I was just about to say the same thing until I came accross your post... That was very offensive... 

I also have some potty issues which I'll keep looking around for answers or just post a topic about it...


----------



## workingdog (Oct 19, 2006)

good luck with the wee pads. I have a chihuahua that i wanted to wee pad train. I have tryed everything and he will not use them. I take him outside now, wich is a big pain, when it's cold out cause all he wants is back in the house. I can get him to pee outside but the pooping takes about 3 or 4 more times outside to get him to go.I guess with age and time he will relize that he has no other choice and by the way, I have 3 grandkids (mexican) That was an uncalled for remark.


----------



## Bellasmom (Aug 14, 2008)

DarkSephiroth said:


> (Probably like 5+ of them since they're Mexican)


Extremely racist remark!
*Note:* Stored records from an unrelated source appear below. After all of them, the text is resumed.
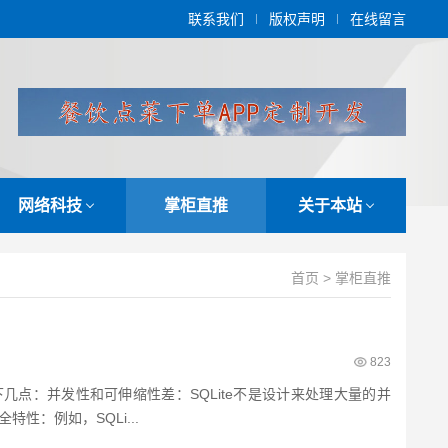
联系我们
版权声明
在线留言
网络科技
掌柜直推
关于本站
首页
>
掌柜直推
823
下几点：并发性和可伸缩性差：SQLite不是设计来处理大量的并
性：例如，SQLi...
You should be ashamed!!!


----------



## doglover01 (Oct 10, 2010)

That is pretty racist. 

I bought a cement mixing pan from the local hardware store and it works great for a litter pan. I litter trained my dachshund and love it. It took awhile but
it was worth it. Its great since I live in an apartment building.

Another site with litter training information is:
http://www.doglittertrain.com


----------



## ThoseWordsAtBest (Mar 18, 2009)

Check the dates people. This thread started in 2007. Last post 2008.


----------